DIRECTIONS → Take each line below that has "divider" and copy it.

SUPPLIED RECORDS →
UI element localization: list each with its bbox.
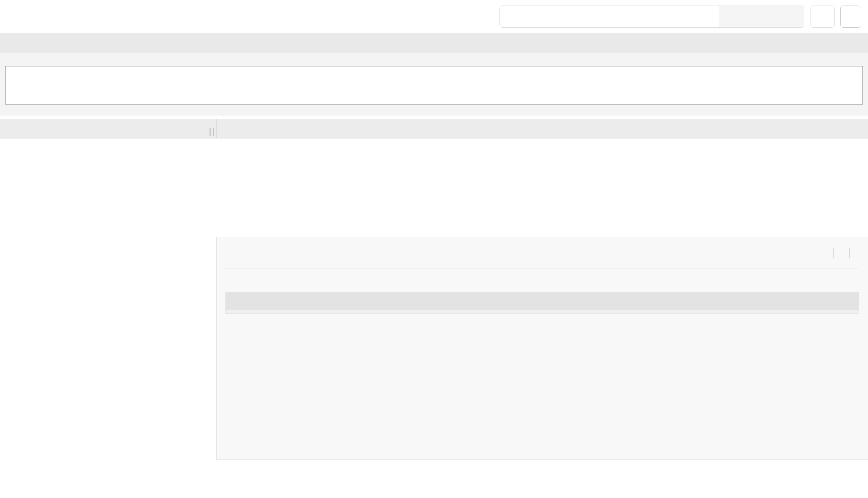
logs-header[interactable] xyxy=(226,292,859,310)
span-detail-panel xyxy=(216,237,868,460)
minimap-scrollbar[interactable] xyxy=(5,107,863,109)
trace-view-dropdown[interactable] xyxy=(840,6,861,28)
divider xyxy=(849,248,850,258)
find-input[interactable] xyxy=(500,6,719,27)
trace-summary-bar xyxy=(0,33,868,53)
find-controls xyxy=(719,6,804,27)
divider xyxy=(833,248,834,258)
back-button[interactable] xyxy=(0,0,38,33)
keyboard-shortcuts-button[interactable] xyxy=(811,6,835,28)
span-detail-header xyxy=(225,237,859,269)
column-resize-handle[interactable] xyxy=(210,128,214,136)
logs-list xyxy=(226,310,859,314)
logs-accordion xyxy=(225,292,859,314)
timeline-axis-header xyxy=(216,119,868,138)
top-bar xyxy=(0,0,868,33)
find-bar xyxy=(499,6,804,28)
minimap-canvas[interactable] xyxy=(5,66,863,105)
trace-viewer-page xyxy=(0,0,868,498)
timeline-table-header xyxy=(0,119,868,138)
timeline-minimap xyxy=(0,53,868,116)
service-operation-header-cell xyxy=(0,119,216,138)
span-detail-stats xyxy=(824,248,859,258)
tags-row[interactable] xyxy=(225,269,859,290)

SOLUTION TO THIS EXERCISE →
divider xyxy=(849,248,850,258)
divider xyxy=(833,248,834,258)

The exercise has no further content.